SOURCE INFORMATION =
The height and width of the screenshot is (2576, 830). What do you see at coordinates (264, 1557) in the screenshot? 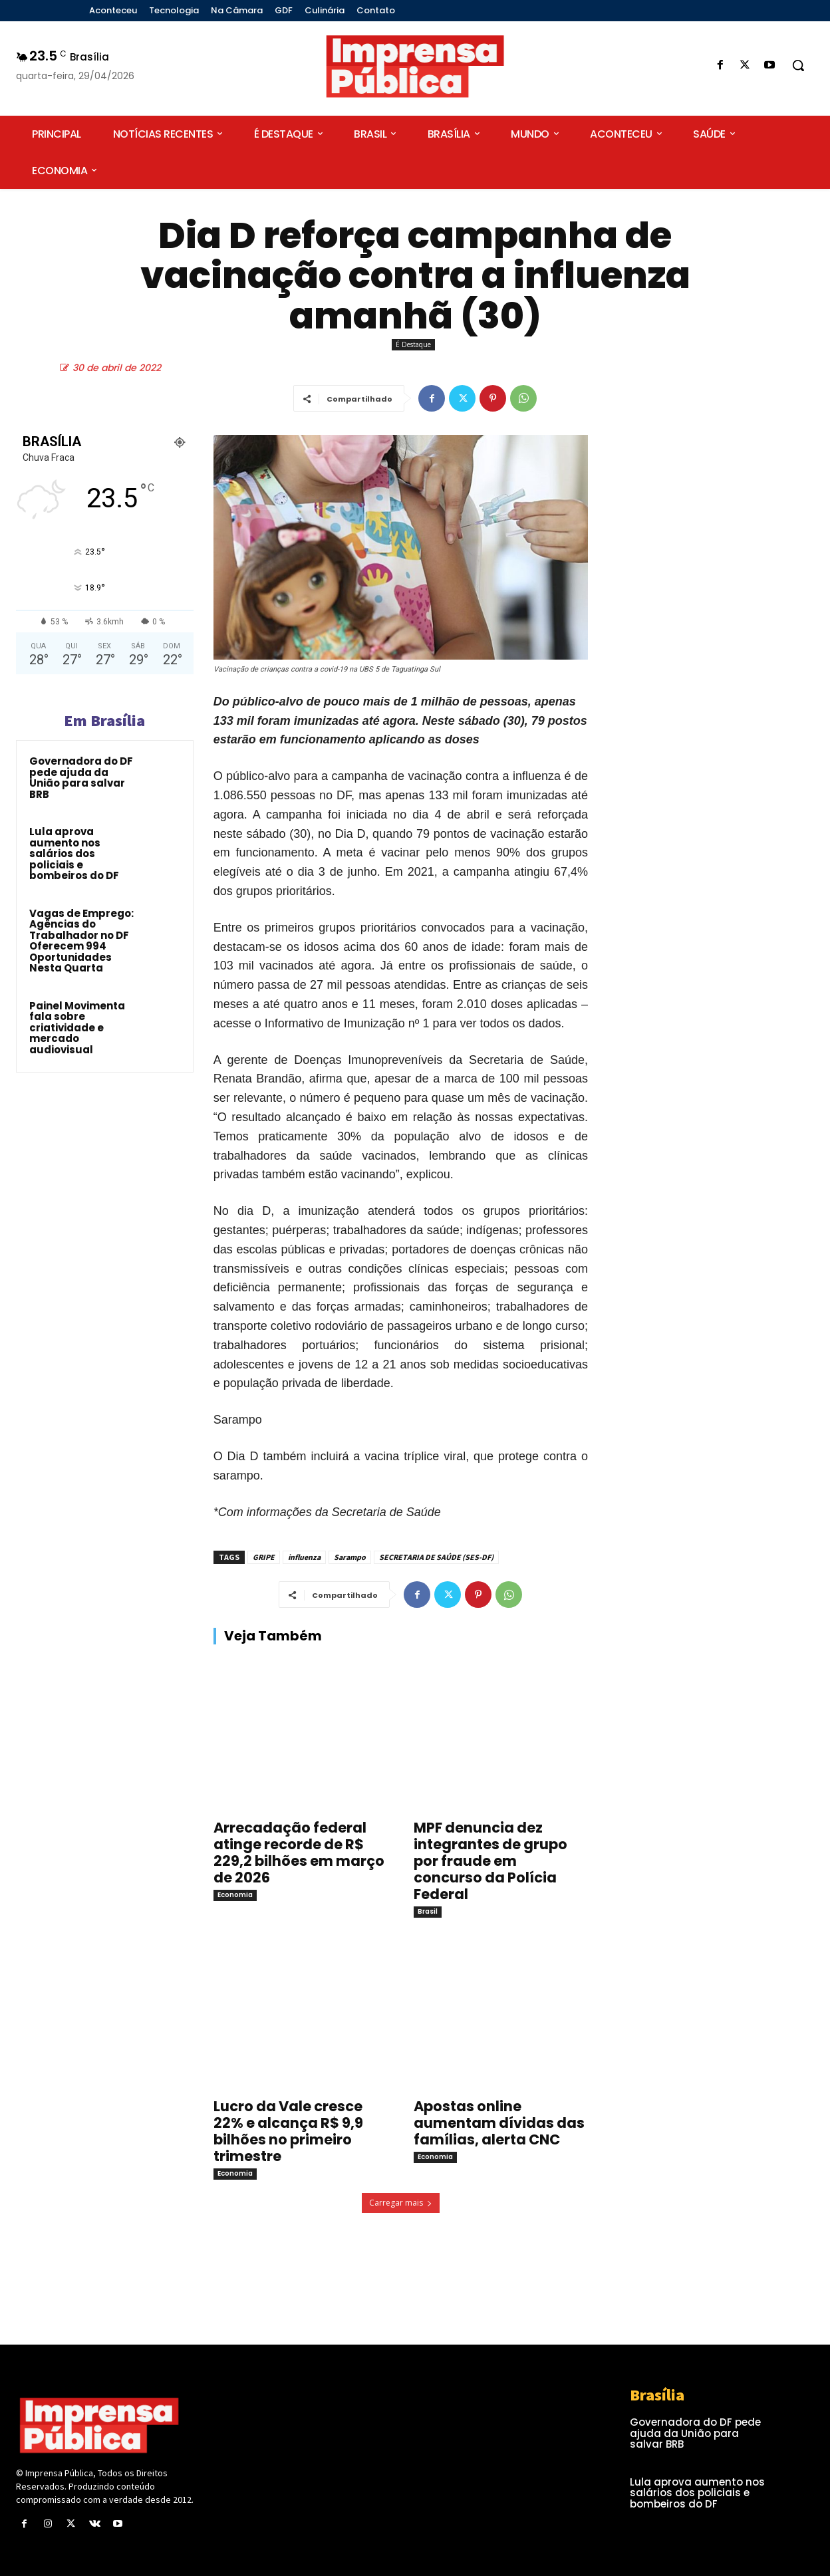
I see `GRIPE` at bounding box center [264, 1557].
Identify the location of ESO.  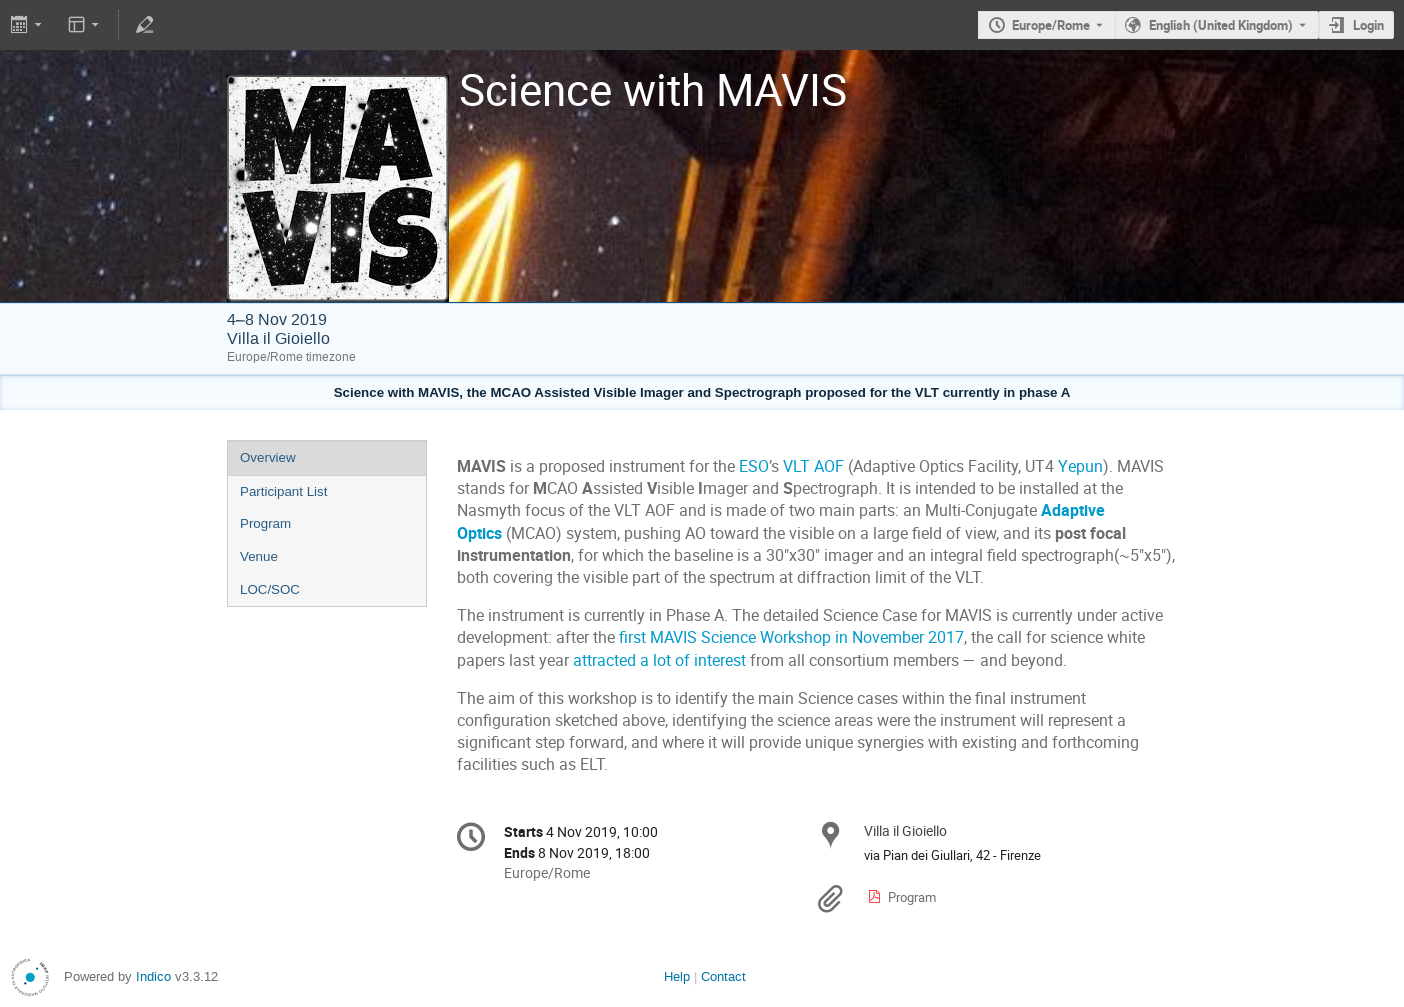
(754, 466).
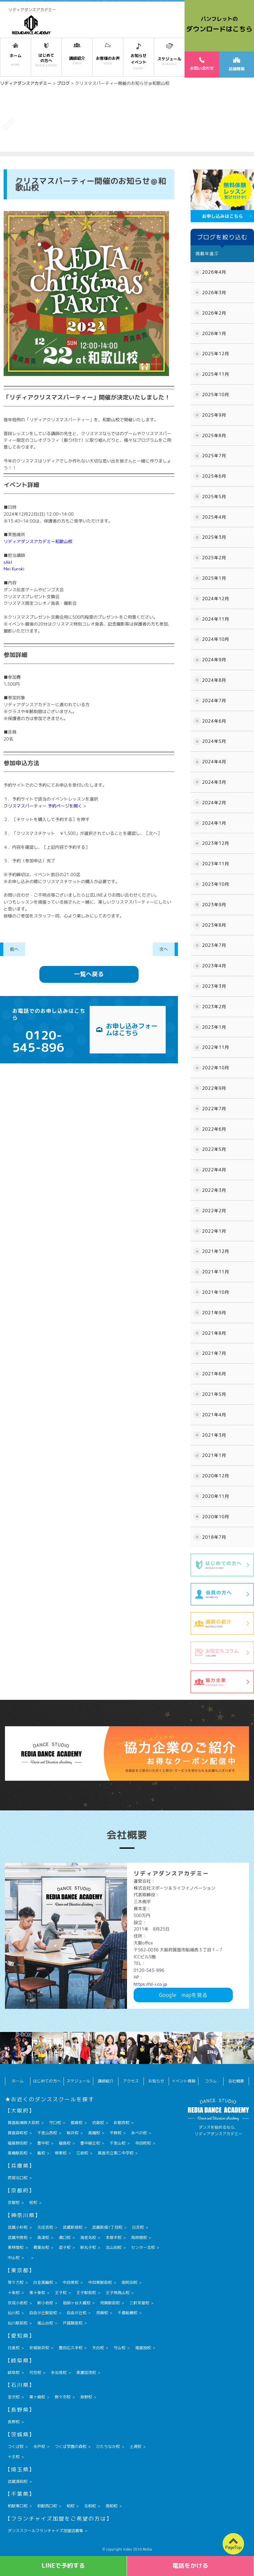 The width and height of the screenshot is (254, 2576). Describe the element at coordinates (45, 2303) in the screenshot. I see `新小岩校` at that location.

EXERCISE OBJECTIVE = The records must be copied with no word altered, and without their pictures.

SOLVED PROBLEM =
The height and width of the screenshot is (2576, 830). What do you see at coordinates (264, 1557) in the screenshot? 
I see `GRIPE` at bounding box center [264, 1557].
Identify the location of ESO.  
(754, 466).
 The width and height of the screenshot is (254, 2576). Describe the element at coordinates (45, 2303) in the screenshot. I see `新小岩校` at that location.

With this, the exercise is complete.